The AI firm Anthropic introduced a groundbreaking technique called the Jacobian lens (or J-lens) on its website this week. This innovation provides unprecedented insights into the internal operations of its large language model, Claude Opus 4.6, which was released in February. By uncovering a hidden area known as the J-space, researchers can now monitor and understand the model's thought processes as it generates responses.
Understanding the J-lens and J-space
The J-space comprises individual words that are likely to appear in Claude's responses, providing a glimpse into the model's predictive capabilities. This technique reveals that what an LLM is doing may differ from its expressed outputs.

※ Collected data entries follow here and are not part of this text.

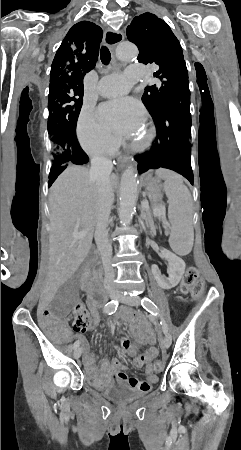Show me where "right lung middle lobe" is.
I'll use <instances>...</instances> for the list:
<instances>
[{"instance_id": "dd1d6c3e", "label": "right lung middle lobe", "mask_w": 241, "mask_h": 450, "mask_svg": "<svg viewBox=\"0 0 241 450\" xmlns=\"http://www.w3.org/2000/svg\"><path fill=\"white\" fill-rule=\"evenodd\" d=\"M83 93V89L68 85H60L49 90L48 133L52 155L51 170L70 162V147L62 132L76 129Z\"/></svg>"}]
</instances>
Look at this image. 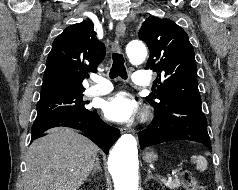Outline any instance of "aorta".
<instances>
[{"label":"aorta","mask_w":238,"mask_h":190,"mask_svg":"<svg viewBox=\"0 0 238 190\" xmlns=\"http://www.w3.org/2000/svg\"><path fill=\"white\" fill-rule=\"evenodd\" d=\"M126 51L133 64L142 63L147 56V49L139 40L129 42ZM108 167L115 190H138V150L133 135L124 134L118 139L110 152Z\"/></svg>","instance_id":"1"}]
</instances>
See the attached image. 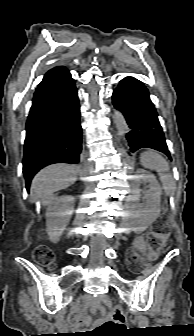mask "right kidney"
Instances as JSON below:
<instances>
[{
  "instance_id": "obj_1",
  "label": "right kidney",
  "mask_w": 194,
  "mask_h": 336,
  "mask_svg": "<svg viewBox=\"0 0 194 336\" xmlns=\"http://www.w3.org/2000/svg\"><path fill=\"white\" fill-rule=\"evenodd\" d=\"M75 199L73 196L53 198L46 211L47 234L52 242H57L70 221Z\"/></svg>"
}]
</instances>
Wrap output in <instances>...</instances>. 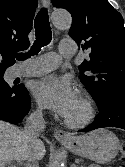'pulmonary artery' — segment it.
<instances>
[{
    "instance_id": "obj_1",
    "label": "pulmonary artery",
    "mask_w": 125,
    "mask_h": 167,
    "mask_svg": "<svg viewBox=\"0 0 125 167\" xmlns=\"http://www.w3.org/2000/svg\"><path fill=\"white\" fill-rule=\"evenodd\" d=\"M75 52V43L72 40H61L59 54L49 52L32 59V65L22 67L14 72L16 77L40 76L47 74L58 67L61 58H71Z\"/></svg>"
}]
</instances>
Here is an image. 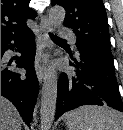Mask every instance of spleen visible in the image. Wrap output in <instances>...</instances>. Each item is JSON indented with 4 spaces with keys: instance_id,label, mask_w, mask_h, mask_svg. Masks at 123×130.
Masks as SVG:
<instances>
[{
    "instance_id": "obj_1",
    "label": "spleen",
    "mask_w": 123,
    "mask_h": 130,
    "mask_svg": "<svg viewBox=\"0 0 123 130\" xmlns=\"http://www.w3.org/2000/svg\"><path fill=\"white\" fill-rule=\"evenodd\" d=\"M68 130H123L113 110L95 105L81 106L65 114Z\"/></svg>"
}]
</instances>
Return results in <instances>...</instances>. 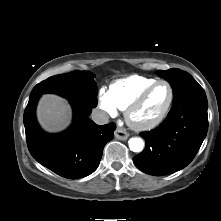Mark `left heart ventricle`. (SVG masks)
Masks as SVG:
<instances>
[{"label": "left heart ventricle", "instance_id": "left-heart-ventricle-1", "mask_svg": "<svg viewBox=\"0 0 221 221\" xmlns=\"http://www.w3.org/2000/svg\"><path fill=\"white\" fill-rule=\"evenodd\" d=\"M169 99V88L165 84L158 85L138 110L136 117L140 121L157 118L165 108Z\"/></svg>", "mask_w": 221, "mask_h": 221}]
</instances>
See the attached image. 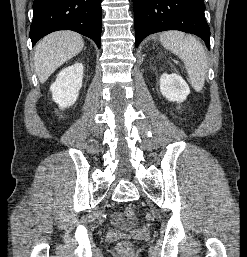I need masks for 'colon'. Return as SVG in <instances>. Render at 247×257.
I'll list each match as a JSON object with an SVG mask.
<instances>
[{
  "label": "colon",
  "instance_id": "colon-1",
  "mask_svg": "<svg viewBox=\"0 0 247 257\" xmlns=\"http://www.w3.org/2000/svg\"><path fill=\"white\" fill-rule=\"evenodd\" d=\"M135 214L136 212L132 207H127L123 210V216L128 220L134 219ZM117 248L121 253H128L131 249V245L129 242L123 241L118 244Z\"/></svg>",
  "mask_w": 247,
  "mask_h": 257
}]
</instances>
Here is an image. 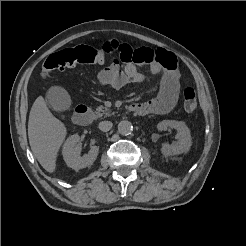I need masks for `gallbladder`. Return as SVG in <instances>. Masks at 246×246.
Wrapping results in <instances>:
<instances>
[{
    "mask_svg": "<svg viewBox=\"0 0 246 246\" xmlns=\"http://www.w3.org/2000/svg\"><path fill=\"white\" fill-rule=\"evenodd\" d=\"M46 101L48 105L57 112L68 110L72 103L68 92L60 86H53L48 90Z\"/></svg>",
    "mask_w": 246,
    "mask_h": 246,
    "instance_id": "1",
    "label": "gallbladder"
}]
</instances>
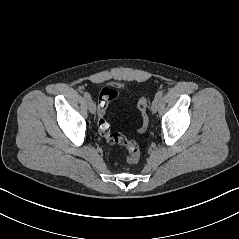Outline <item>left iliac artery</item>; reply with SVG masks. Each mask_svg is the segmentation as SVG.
I'll return each mask as SVG.
<instances>
[{"instance_id": "left-iliac-artery-1", "label": "left iliac artery", "mask_w": 239, "mask_h": 239, "mask_svg": "<svg viewBox=\"0 0 239 239\" xmlns=\"http://www.w3.org/2000/svg\"><path fill=\"white\" fill-rule=\"evenodd\" d=\"M162 95H163V91L160 90V91H158V92L156 93L155 97L158 98V99H160V98L162 97Z\"/></svg>"}]
</instances>
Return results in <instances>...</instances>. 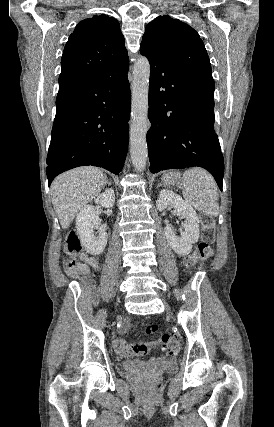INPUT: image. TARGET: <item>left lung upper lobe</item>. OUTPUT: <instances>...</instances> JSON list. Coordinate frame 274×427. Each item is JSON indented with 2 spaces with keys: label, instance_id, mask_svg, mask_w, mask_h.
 Returning <instances> with one entry per match:
<instances>
[{
  "label": "left lung upper lobe",
  "instance_id": "obj_1",
  "mask_svg": "<svg viewBox=\"0 0 274 427\" xmlns=\"http://www.w3.org/2000/svg\"><path fill=\"white\" fill-rule=\"evenodd\" d=\"M141 48L185 74L214 82L211 64L199 34L169 16H159L145 28Z\"/></svg>",
  "mask_w": 274,
  "mask_h": 427
}]
</instances>
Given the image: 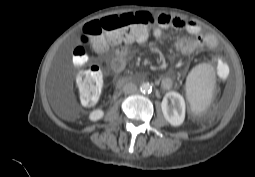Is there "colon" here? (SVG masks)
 <instances>
[{
  "instance_id": "1",
  "label": "colon",
  "mask_w": 255,
  "mask_h": 177,
  "mask_svg": "<svg viewBox=\"0 0 255 177\" xmlns=\"http://www.w3.org/2000/svg\"><path fill=\"white\" fill-rule=\"evenodd\" d=\"M162 16L148 12L127 13L108 16L88 22L80 37V44L73 50V62L80 68L76 86L80 99L85 105L95 104L102 90V74L99 68L88 64L86 45L93 43L97 48L131 43L144 37L149 29L164 27Z\"/></svg>"
}]
</instances>
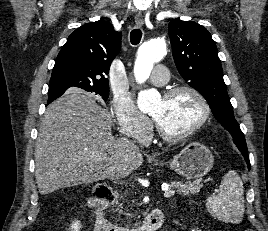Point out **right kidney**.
Instances as JSON below:
<instances>
[{
  "label": "right kidney",
  "mask_w": 268,
  "mask_h": 231,
  "mask_svg": "<svg viewBox=\"0 0 268 231\" xmlns=\"http://www.w3.org/2000/svg\"><path fill=\"white\" fill-rule=\"evenodd\" d=\"M81 225H80V221L76 220L72 223L71 225V230L72 231H80Z\"/></svg>",
  "instance_id": "1"
}]
</instances>
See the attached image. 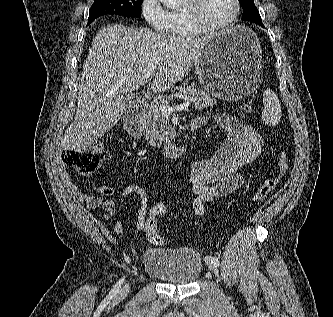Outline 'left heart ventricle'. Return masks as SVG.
<instances>
[{"label":"left heart ventricle","instance_id":"left-heart-ventricle-1","mask_svg":"<svg viewBox=\"0 0 333 317\" xmlns=\"http://www.w3.org/2000/svg\"><path fill=\"white\" fill-rule=\"evenodd\" d=\"M233 12V0H202L200 6L201 19L211 25L225 22Z\"/></svg>","mask_w":333,"mask_h":317}]
</instances>
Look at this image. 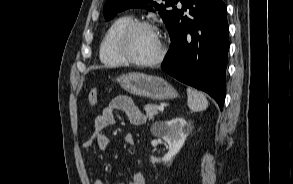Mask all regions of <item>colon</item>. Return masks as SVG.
Returning <instances> with one entry per match:
<instances>
[{"mask_svg": "<svg viewBox=\"0 0 293 184\" xmlns=\"http://www.w3.org/2000/svg\"><path fill=\"white\" fill-rule=\"evenodd\" d=\"M98 98V89L96 87L92 88L88 95V102L90 106H95Z\"/></svg>", "mask_w": 293, "mask_h": 184, "instance_id": "obj_1", "label": "colon"}]
</instances>
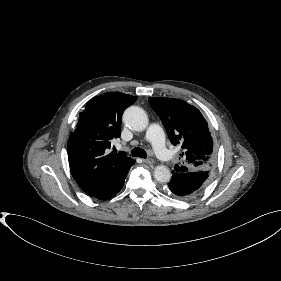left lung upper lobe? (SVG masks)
I'll return each mask as SVG.
<instances>
[{
	"instance_id": "obj_1",
	"label": "left lung upper lobe",
	"mask_w": 281,
	"mask_h": 281,
	"mask_svg": "<svg viewBox=\"0 0 281 281\" xmlns=\"http://www.w3.org/2000/svg\"><path fill=\"white\" fill-rule=\"evenodd\" d=\"M149 103L161 118L171 143L181 146L182 161L175 165L172 173H211L216 161L215 149L208 124L200 111L173 98L150 97Z\"/></svg>"
}]
</instances>
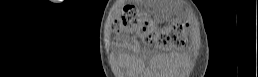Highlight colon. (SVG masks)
<instances>
[{
	"label": "colon",
	"mask_w": 258,
	"mask_h": 77,
	"mask_svg": "<svg viewBox=\"0 0 258 77\" xmlns=\"http://www.w3.org/2000/svg\"><path fill=\"white\" fill-rule=\"evenodd\" d=\"M115 31L134 30L148 44H158L164 48L179 44L182 40L184 25L172 24L157 31L151 18L141 16L132 8H125L113 23Z\"/></svg>",
	"instance_id": "obj_1"
}]
</instances>
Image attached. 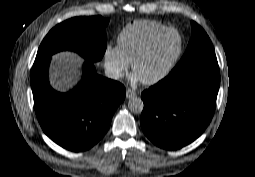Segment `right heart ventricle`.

Tom McGrath, chief scientist and co-founder at Goodfire, remarked, "It’s very good and interesting work." The J-lens allows researchers to monitor potential future outputs, thereby improving their understanding and control over the model.

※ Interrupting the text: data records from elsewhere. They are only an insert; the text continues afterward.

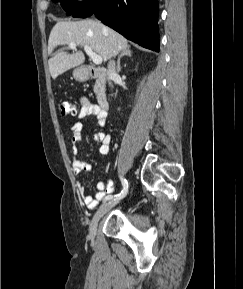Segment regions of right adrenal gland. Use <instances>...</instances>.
I'll list each match as a JSON object with an SVG mask.
<instances>
[{
  "mask_svg": "<svg viewBox=\"0 0 243 289\" xmlns=\"http://www.w3.org/2000/svg\"><path fill=\"white\" fill-rule=\"evenodd\" d=\"M123 56H128V57H132V51L130 48H127V49H123L121 50L120 52V55L118 57V60H117V72H120L121 71V65H120V60Z\"/></svg>",
  "mask_w": 243,
  "mask_h": 289,
  "instance_id": "right-adrenal-gland-1",
  "label": "right adrenal gland"
}]
</instances>
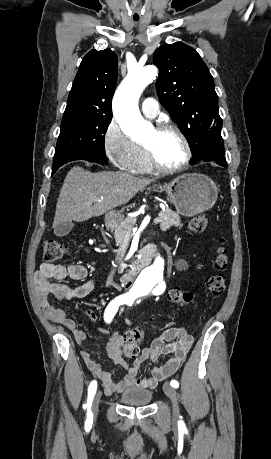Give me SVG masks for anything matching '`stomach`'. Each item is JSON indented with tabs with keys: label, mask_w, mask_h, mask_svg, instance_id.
Segmentation results:
<instances>
[{
	"label": "stomach",
	"mask_w": 271,
	"mask_h": 459,
	"mask_svg": "<svg viewBox=\"0 0 271 459\" xmlns=\"http://www.w3.org/2000/svg\"><path fill=\"white\" fill-rule=\"evenodd\" d=\"M154 192H166L171 198L178 214L181 216H197L211 210L218 198V188L208 176L203 174H183L169 184L154 186ZM107 220H122L121 214H107Z\"/></svg>",
	"instance_id": "obj_1"
}]
</instances>
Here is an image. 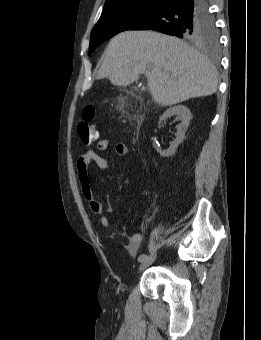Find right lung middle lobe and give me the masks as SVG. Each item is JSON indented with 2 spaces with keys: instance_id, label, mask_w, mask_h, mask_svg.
Instances as JSON below:
<instances>
[{
  "instance_id": "1",
  "label": "right lung middle lobe",
  "mask_w": 261,
  "mask_h": 340,
  "mask_svg": "<svg viewBox=\"0 0 261 340\" xmlns=\"http://www.w3.org/2000/svg\"><path fill=\"white\" fill-rule=\"evenodd\" d=\"M160 2L161 0L135 1L103 11L91 32L89 55L105 40L119 32L130 30L154 11ZM182 38L191 42H202L215 46L218 43V32L211 14L208 12L191 21L185 28Z\"/></svg>"
}]
</instances>
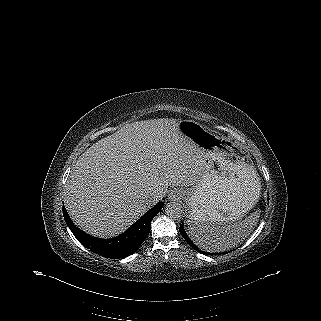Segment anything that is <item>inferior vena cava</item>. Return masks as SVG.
Instances as JSON below:
<instances>
[{
	"instance_id": "obj_1",
	"label": "inferior vena cava",
	"mask_w": 321,
	"mask_h": 321,
	"mask_svg": "<svg viewBox=\"0 0 321 321\" xmlns=\"http://www.w3.org/2000/svg\"><path fill=\"white\" fill-rule=\"evenodd\" d=\"M146 202L149 204V205H155L157 202H158V197L156 195H153L151 197H148L146 199Z\"/></svg>"
}]
</instances>
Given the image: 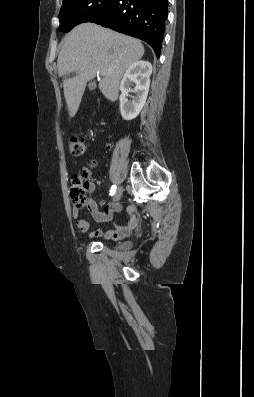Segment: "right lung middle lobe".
Wrapping results in <instances>:
<instances>
[{
	"label": "right lung middle lobe",
	"mask_w": 254,
	"mask_h": 397,
	"mask_svg": "<svg viewBox=\"0 0 254 397\" xmlns=\"http://www.w3.org/2000/svg\"><path fill=\"white\" fill-rule=\"evenodd\" d=\"M113 0H63L59 31L69 32L76 25L99 16Z\"/></svg>",
	"instance_id": "right-lung-middle-lobe-1"
}]
</instances>
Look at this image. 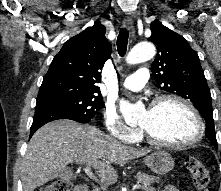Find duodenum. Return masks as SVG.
I'll use <instances>...</instances> for the list:
<instances>
[{
    "label": "duodenum",
    "instance_id": "1",
    "mask_svg": "<svg viewBox=\"0 0 221 191\" xmlns=\"http://www.w3.org/2000/svg\"><path fill=\"white\" fill-rule=\"evenodd\" d=\"M74 191H89V189L86 184L81 183L75 186Z\"/></svg>",
    "mask_w": 221,
    "mask_h": 191
}]
</instances>
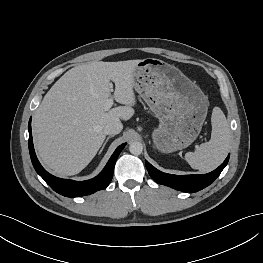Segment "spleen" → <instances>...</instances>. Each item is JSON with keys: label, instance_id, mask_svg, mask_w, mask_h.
Segmentation results:
<instances>
[{"label": "spleen", "instance_id": "obj_1", "mask_svg": "<svg viewBox=\"0 0 263 263\" xmlns=\"http://www.w3.org/2000/svg\"><path fill=\"white\" fill-rule=\"evenodd\" d=\"M211 123V139L202 143L194 152L185 154L188 164L202 173L217 168L224 161L230 146L229 124L219 107L213 108Z\"/></svg>", "mask_w": 263, "mask_h": 263}]
</instances>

Anthropic's approach builds upon existing methodologies in mechanistic interpretability, a field focused on deciphering how LLMs process information. By adapting a tool called the logit lens, the J-lens enables deeper insights into the middle layers of the model, where complex computations occur.
Real-world applications of the J-space
In practical terms, the J-space can expose Claude's internal reasoning. For instance, when prompted with the calculation (4+7)*2+7, the J-space revealed the word “math” alongside numbers representing intermediate results. This suggests that Claude's internal processing involves tracking its problem-solving steps.